As the Obama administration responds to criticism of Guantanamo Bay with fervent vows to close the prison facility in Cuba, the Pentagon announced charges against one of the high-value detainees held there.
Military commissions have been ongoing yet are still very much in the pretrial hearing stage for professed 9/11 mastermind Khalid Sheikh Mohammed and his alleged co-conspirators and Abd al-Rahim al-Nashiri, believed to have masterminded the USS Cole attack.
This week the Defense Department announced that Abd al Hadi al Iraqi, an Iraqi national held by the U.S. since 2006, will face perfidy charges — an offense in which those who are the targets of attack are killed, injured, or captured after the attackers have “invit[ed] the confidence or belief… that [the attackers] were entitled to… protection under the laws of war.”

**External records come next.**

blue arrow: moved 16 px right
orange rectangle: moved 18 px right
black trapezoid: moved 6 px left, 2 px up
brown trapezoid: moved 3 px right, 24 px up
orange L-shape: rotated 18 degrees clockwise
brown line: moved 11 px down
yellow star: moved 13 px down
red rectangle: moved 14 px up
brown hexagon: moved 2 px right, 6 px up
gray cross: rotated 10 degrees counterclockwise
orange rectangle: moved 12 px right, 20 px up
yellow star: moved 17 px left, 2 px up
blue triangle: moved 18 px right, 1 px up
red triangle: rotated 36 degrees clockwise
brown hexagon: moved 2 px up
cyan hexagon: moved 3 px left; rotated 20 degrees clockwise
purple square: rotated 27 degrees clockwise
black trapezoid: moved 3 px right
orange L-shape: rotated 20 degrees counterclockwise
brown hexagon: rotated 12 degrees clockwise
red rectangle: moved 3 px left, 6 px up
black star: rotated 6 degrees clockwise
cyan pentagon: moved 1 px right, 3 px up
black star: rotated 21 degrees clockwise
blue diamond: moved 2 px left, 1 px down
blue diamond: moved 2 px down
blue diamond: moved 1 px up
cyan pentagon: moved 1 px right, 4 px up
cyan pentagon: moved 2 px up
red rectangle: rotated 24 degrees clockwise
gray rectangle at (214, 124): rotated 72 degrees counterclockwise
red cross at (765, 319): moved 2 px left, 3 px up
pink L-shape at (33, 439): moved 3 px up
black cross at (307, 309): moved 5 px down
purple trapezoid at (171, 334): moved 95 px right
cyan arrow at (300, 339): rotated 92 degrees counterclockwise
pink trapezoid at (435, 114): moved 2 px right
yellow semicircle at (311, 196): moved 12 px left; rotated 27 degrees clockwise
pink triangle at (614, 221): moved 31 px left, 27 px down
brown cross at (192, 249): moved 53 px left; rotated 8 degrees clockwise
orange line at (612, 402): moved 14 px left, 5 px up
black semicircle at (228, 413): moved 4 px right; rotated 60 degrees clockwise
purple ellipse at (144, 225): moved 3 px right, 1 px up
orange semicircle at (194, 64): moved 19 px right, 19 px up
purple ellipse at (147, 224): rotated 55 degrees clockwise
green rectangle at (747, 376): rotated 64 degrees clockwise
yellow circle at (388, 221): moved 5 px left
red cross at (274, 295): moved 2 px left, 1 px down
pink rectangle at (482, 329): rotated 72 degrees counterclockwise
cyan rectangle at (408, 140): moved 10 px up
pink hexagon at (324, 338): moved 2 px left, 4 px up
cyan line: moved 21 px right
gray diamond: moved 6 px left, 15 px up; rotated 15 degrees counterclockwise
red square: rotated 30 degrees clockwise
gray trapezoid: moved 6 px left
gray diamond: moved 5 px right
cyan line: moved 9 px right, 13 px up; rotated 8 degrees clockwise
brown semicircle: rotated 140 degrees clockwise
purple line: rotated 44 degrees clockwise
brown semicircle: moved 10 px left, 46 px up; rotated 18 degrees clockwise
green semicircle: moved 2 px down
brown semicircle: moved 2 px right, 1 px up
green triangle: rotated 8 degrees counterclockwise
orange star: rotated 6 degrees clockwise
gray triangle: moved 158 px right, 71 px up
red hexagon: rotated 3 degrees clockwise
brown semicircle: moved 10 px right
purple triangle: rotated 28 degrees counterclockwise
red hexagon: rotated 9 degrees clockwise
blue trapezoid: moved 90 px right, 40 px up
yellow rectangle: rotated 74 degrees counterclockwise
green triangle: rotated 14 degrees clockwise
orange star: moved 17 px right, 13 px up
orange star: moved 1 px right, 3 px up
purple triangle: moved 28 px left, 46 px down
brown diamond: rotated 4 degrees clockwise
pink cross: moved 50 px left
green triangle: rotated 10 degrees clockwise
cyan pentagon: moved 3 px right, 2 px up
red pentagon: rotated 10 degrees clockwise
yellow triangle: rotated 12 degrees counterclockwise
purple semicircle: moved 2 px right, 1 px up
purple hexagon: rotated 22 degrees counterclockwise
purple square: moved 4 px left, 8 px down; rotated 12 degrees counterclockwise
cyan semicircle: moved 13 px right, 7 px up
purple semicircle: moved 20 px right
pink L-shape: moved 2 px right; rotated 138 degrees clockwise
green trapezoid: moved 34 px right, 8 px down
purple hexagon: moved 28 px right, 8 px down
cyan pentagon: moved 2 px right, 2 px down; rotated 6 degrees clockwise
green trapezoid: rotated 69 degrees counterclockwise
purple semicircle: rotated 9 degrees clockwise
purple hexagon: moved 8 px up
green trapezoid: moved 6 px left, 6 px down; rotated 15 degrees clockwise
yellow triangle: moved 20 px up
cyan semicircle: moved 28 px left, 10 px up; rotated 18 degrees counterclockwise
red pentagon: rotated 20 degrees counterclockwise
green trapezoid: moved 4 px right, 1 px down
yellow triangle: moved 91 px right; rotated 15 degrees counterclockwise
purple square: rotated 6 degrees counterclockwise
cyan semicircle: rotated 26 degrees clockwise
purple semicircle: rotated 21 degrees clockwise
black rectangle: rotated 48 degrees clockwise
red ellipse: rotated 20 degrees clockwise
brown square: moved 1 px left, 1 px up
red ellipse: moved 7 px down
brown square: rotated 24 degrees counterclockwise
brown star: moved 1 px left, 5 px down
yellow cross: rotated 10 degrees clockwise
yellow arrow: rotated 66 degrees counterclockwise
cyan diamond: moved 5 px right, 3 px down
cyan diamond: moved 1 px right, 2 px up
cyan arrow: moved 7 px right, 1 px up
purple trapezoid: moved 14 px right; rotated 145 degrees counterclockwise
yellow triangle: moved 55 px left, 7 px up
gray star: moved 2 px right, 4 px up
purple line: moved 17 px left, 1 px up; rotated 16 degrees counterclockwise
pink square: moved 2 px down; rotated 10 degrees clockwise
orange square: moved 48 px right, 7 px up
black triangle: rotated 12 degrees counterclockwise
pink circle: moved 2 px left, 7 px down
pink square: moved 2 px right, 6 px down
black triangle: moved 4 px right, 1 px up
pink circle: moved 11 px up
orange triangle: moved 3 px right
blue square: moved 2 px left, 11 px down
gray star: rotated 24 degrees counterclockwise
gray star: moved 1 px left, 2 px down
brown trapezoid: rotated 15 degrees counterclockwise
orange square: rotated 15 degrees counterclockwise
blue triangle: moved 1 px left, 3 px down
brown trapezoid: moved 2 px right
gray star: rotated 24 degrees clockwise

Abd al Hadi, as a senior member of al-Qaeda, is charged in a series of attacks in Afghanistan from 2001 to 2004.
The government charges that he had joined al-Qaeda by 1996, “that, in furtherance of the group’s hostile and terrorist aims, he served as a high-ranking leader on various senior councils that set al Qaeda’s agenda and policies; that he was a significant al Qaeda liaison to the Taliban, to al Qaeda in Iraq, and to other allied groups; that Abd al Hadi directed his fighters to kill all coalition soldiers encountered during their attacks, thereby denying quarter to potential captive or wounded coalition soldiers.”
“Following his tenure as commander of al Qaeda’s insurgency in Afghanistan and Pakistan, the charges allege that Abd al Hadi continued his liaison role with al Qaeda in Iraq and was ultimately assigned by Usama bin Laden to travel to Iraq to assume a position among the leadership of al Qaeda’s insurgency there,” the Pentagon said.
Abd al Hadi faces a possible maximum sentence of life in prison.
The convening authority will now weigh the charges to determine if they’ll be referred to a military commission.
The announcement came a day before the White House threatened to veto the House version of the defense reauthorization bill because, in part, because provisions within “would continue unwise funding restrictions that would prohibit the construction or modification of a detention facility in the United States to house Guantanamo detainees, and would constrain our ability to transfer Guantanamo detainees, including those who have already been designated for transfer to other countries.”
“Operating the facility at Guantanamo weakens our national security by wasting resources, damaging our relationships with key allies, and reinforcing propaganda used by al-Qaeda to attack the United States and our values,” OMB said.